Copy the listing exactly, leaving out every picture.
Records for the task below:
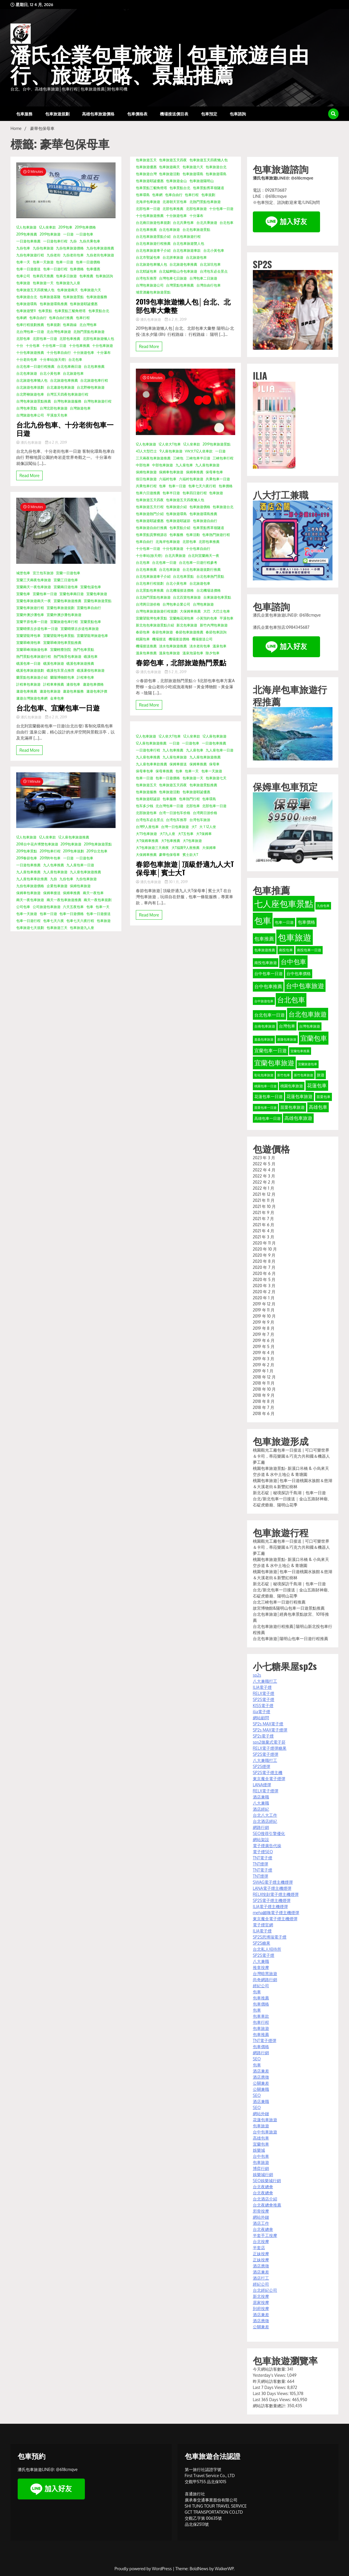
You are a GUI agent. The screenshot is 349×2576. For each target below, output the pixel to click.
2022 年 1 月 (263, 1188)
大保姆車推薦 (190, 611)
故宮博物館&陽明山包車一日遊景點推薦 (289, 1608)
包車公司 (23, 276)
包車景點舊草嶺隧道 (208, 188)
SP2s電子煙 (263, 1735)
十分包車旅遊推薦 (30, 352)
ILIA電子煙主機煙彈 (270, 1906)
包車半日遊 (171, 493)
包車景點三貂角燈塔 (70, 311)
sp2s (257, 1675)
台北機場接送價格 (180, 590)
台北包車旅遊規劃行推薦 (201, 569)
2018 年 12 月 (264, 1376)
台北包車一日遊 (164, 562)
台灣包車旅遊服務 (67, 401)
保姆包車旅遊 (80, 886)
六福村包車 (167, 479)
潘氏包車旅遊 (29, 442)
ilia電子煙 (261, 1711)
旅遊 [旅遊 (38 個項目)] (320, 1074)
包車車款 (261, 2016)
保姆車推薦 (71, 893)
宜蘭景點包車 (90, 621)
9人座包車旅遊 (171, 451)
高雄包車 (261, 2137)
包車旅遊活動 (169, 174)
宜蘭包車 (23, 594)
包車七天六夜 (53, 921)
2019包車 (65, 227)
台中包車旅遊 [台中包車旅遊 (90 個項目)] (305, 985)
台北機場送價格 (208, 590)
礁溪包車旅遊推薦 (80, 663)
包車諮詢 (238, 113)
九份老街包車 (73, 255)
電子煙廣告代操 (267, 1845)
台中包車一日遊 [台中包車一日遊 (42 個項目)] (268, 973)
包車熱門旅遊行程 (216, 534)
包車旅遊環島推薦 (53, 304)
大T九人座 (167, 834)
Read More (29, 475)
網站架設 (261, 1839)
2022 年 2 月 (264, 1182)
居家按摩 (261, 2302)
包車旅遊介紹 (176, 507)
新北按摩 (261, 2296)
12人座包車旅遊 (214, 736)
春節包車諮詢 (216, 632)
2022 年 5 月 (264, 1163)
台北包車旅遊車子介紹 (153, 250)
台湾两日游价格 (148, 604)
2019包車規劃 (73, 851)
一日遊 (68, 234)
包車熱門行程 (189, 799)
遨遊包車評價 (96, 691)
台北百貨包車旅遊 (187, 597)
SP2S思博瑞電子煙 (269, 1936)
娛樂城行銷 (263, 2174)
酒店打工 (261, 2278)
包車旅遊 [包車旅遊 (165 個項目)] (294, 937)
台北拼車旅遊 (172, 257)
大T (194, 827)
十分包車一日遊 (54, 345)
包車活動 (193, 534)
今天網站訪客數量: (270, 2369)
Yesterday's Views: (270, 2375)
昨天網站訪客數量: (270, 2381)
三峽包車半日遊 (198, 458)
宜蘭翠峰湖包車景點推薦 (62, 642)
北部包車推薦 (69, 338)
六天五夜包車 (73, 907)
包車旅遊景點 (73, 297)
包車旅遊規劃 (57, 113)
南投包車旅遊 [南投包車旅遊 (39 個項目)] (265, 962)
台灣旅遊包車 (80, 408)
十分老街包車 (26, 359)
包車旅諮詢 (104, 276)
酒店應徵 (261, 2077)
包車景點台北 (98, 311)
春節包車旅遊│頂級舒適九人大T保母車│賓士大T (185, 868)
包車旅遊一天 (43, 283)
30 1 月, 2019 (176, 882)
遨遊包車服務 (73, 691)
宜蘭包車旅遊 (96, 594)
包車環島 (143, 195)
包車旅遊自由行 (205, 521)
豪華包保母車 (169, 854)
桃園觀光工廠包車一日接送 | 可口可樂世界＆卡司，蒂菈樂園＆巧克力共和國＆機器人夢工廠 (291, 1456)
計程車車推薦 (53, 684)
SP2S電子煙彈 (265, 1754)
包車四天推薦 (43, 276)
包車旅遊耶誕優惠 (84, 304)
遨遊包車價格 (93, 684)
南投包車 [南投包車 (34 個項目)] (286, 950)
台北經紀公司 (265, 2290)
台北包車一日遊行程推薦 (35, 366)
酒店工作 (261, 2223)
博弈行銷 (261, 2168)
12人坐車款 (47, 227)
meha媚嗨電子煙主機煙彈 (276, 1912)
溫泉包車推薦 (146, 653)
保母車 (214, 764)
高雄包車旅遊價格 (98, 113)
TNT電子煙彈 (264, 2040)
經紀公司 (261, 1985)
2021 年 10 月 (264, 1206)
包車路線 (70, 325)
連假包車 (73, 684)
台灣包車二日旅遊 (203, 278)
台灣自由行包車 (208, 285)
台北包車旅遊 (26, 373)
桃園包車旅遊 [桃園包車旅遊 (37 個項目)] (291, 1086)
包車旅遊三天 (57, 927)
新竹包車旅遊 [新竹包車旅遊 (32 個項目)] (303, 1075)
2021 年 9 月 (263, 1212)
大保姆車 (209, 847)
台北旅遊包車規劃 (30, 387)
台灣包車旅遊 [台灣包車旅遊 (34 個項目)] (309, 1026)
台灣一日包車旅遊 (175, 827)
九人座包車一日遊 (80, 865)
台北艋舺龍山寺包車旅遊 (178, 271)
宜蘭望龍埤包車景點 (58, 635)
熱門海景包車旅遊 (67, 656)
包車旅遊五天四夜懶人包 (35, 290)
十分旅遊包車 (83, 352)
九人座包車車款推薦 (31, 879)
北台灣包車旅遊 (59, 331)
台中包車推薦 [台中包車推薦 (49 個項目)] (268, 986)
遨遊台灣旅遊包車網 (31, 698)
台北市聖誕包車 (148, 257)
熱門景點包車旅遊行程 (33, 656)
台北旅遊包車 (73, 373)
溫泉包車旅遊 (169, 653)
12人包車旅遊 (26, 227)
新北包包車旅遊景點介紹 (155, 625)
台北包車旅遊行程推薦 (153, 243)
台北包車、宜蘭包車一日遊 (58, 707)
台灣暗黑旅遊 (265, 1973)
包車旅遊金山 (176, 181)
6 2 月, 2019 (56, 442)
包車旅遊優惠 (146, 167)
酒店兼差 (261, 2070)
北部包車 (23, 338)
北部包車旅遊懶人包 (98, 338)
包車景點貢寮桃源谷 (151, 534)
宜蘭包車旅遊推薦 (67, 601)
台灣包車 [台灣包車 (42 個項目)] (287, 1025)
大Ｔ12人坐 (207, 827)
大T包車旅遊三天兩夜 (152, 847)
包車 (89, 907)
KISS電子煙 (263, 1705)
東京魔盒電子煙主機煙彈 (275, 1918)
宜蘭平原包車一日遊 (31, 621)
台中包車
End of Records for the task.
Exercise answer:
You are a GUI agent. The screenshot is 349×2576. For each target below, output the pixel to click.
2022 年 1 月 (263, 1188)
大保姆車推薦 (190, 611)
故宮博物館&陽明山包車一日遊景點推薦 (289, 1608)
包車公司 (23, 276)
包車景點舊草嶺隧道 (208, 188)
SP2s電子煙 (263, 1735)
十分包車旅遊推薦 (30, 352)
ILIA電子煙主機煙彈 (270, 1906)
包車半日遊 (171, 493)
包車景點三貂角燈塔 (70, 311)
sp2s (257, 1675)
台北機場接送價格 (180, 590)
台北包車旅遊規劃行推薦 (201, 569)
2018 年 12 月 (264, 1376)
台北包車一日遊 (164, 562)
台灣包車旅遊服務 (67, 401)
保姆包車旅遊 (80, 886)
六福村包車 (167, 479)
潘氏包車旅遊 (29, 442)
ilia電子煙 (261, 1711)
旅遊 [旅遊 (38 個項目)] (320, 1074)
包車車款 (261, 2016)
保姆車推薦 (71, 893)
宜蘭景點包車 (90, 621)
9人座包車旅遊 (171, 451)
高雄包車 (261, 2137)
包車旅遊活動 (169, 174)
宜蘭包車 (23, 594)
包車七天六夜 (53, 921)
2019包車 (65, 227)
台中包車旅遊 [台中包車旅遊 (90 個項目)] (305, 985)
台北機場送價格 (208, 590)
礁溪包車旅遊推薦 (80, 663)
包車諮詢 (238, 113)
九份老街包車 (73, 255)
電子煙廣告代操 (267, 1845)
台中包車一日遊 [台中包車一日遊 (42 個項目)] (268, 973)
包車熱門旅遊行程 (216, 534)
包車旅遊環島推薦 (53, 304)
大T九人座 (167, 834)
Read More (29, 475)
網站架設 (261, 1839)
2022 年 2 月 (264, 1182)
居家按摩 (261, 2302)
包車旅遊介紹 (176, 507)
新北按摩 (261, 2296)
12人座包車旅遊 (214, 736)
春節包車諮詢 (216, 632)
2022 年 5 月 (264, 1163)
台北包車旅遊車子介紹 (153, 250)
台湾两日游价格 (148, 604)
2019包車規劃 (73, 851)
一日遊 (68, 234)
包車熱門行程 (189, 799)
遨遊包車評價 (96, 691)
台北百貨包車旅遊 (187, 597)
SP2S思博瑞電子煙 (269, 1936)
娛樂城行銷 (263, 2174)
酒店打工 (261, 2278)
包車旅遊 [包車旅遊 (165 個項目)] (294, 937)
台北拼車旅遊 (172, 257)
大T (194, 827)
十分包車一日遊 (54, 345)
包車活動 (193, 534)
今天網站訪客數量: (270, 2369)
Yesterday's Views: (270, 2375)
昨天網站訪客數量: (270, 2381)
三峽包車半日遊 (198, 458)
宜蘭翠峰湖包車景點推薦 (62, 642)
北部包車推薦 (69, 338)
六天五夜包車 (73, 907)
包車旅遊景點 (73, 297)
包車旅遊規劃 (57, 113)
南投包車旅遊 [南投包車旅遊 (39 個項目)] (265, 962)
台灣旅遊包車 (80, 408)
十分老街包車 (26, 359)
包車旅諮詢 (104, 276)
酒店應徵 (261, 2077)
包車景點台北 (98, 311)
春節包車旅遊│頂級舒適九人大T保母車│賓士大T (185, 868)
包車旅遊一天 (43, 283)
30 1 月, 2019 (176, 882)
遨遊包車服務 (73, 691)
宜蘭包車旅遊 (96, 594)
包車環島 (143, 195)
包車旅遊自由行 (205, 521)
豪華包保母車 (169, 854)
桃園觀光工廠包車一日接送 | 可口可樂世界＆卡司，蒂菈樂園＆巧克力共和國＆機器人夢工廠 (291, 1456)
計程車車推薦 (53, 684)
SP2S電子煙彈 (265, 1754)
包車四天推薦 (43, 276)
包車旅遊耶誕優惠 (84, 304)
遨遊包車價格 (93, 684)
南投包車 [南投包車 (34 個項目)] (286, 950)
台北經紀公司 (265, 2290)
台北包車一日遊行程推薦 (35, 366)
酒店工作 (261, 2223)
博弈行銷 (261, 2168)
12人坐車款 (47, 227)
meha媚嗨電子煙主機煙彈 (276, 1912)
溫泉包車推薦 (146, 653)
保母車 (214, 764)
高雄包車旅遊價格 (98, 113)
TNT電子煙彈 (264, 2040)
經紀公司 (261, 1985)
2021 年 10 月 (264, 1206)
包車路線 (70, 325)
連假包車 (73, 684)
台灣包車二日旅遊 (203, 278)
台灣自由行包車 (208, 285)
台北包車旅遊 (26, 373)
桃園包車旅遊 [桃園包車旅遊 (37 個項目)] (291, 1086)
包車旅遊三天 (57, 927)
新竹包車旅遊 [新竹包車旅遊 (32 個項目)] (303, 1075)
2021 年 9 月 (263, 1212)
大保姆車 (209, 847)
台北旅遊包車規劃 (30, 387)
台灣包車旅遊 [台灣包車旅遊 (34 個項目)] (309, 1026)
台灣一日包車旅遊 (175, 827)
九人座包車一日遊 (80, 865)
台北艋舺龍山寺包車旅遊 (178, 271)
宜蘭望龍埤包車景點 (58, 635)
熱門海景包車旅遊 (67, 656)
包車旅遊五天四夜懶人包 (35, 290)
十分旅遊包車 (83, 352)
九人座包車車款推薦 (31, 879)
北台灣包車旅遊 (59, 331)
台中包車推薦 [台中包車推薦 (49 個項目)] (268, 986)
遨遊台灣旅遊包車網 (31, 698)
台北市聖誕包車 (148, 257)
熱門景點包車旅遊行程 (33, 656)
台北旅遊包車 (73, 373)
溫泉包車旅遊 (169, 653)
12人包車旅遊 (26, 227)
新北包包車旅遊景點介紹 (155, 625)
台北包車旅遊行程推薦 (153, 243)
台北包車、宜蘭包車一日遊 (58, 707)
台灣暗黑旅遊 (265, 1973)
包車旅遊金山 (176, 181)
6 2 月, 2019 (56, 442)
包車旅遊優惠 (146, 167)
酒店兼差 (261, 2070)
北部包車 (23, 338)
北部包車旅遊懶人包 (98, 338)
包車景點貢寮桃源谷 (151, 534)
宜蘭包車旅遊推薦 (67, 601)
台灣包車 [台灣包車 (42 個項目)] (287, 1025)
大Ｔ12人坐 (207, 827)
大T包車旅遊三天兩夜 (152, 847)
包車 (89, 907)
KISS電子煙 (263, 1705)
東京魔盒電子煙主機煙彈 (275, 1918)
宜蘭平原包車一日遊 (31, 621)
台中包車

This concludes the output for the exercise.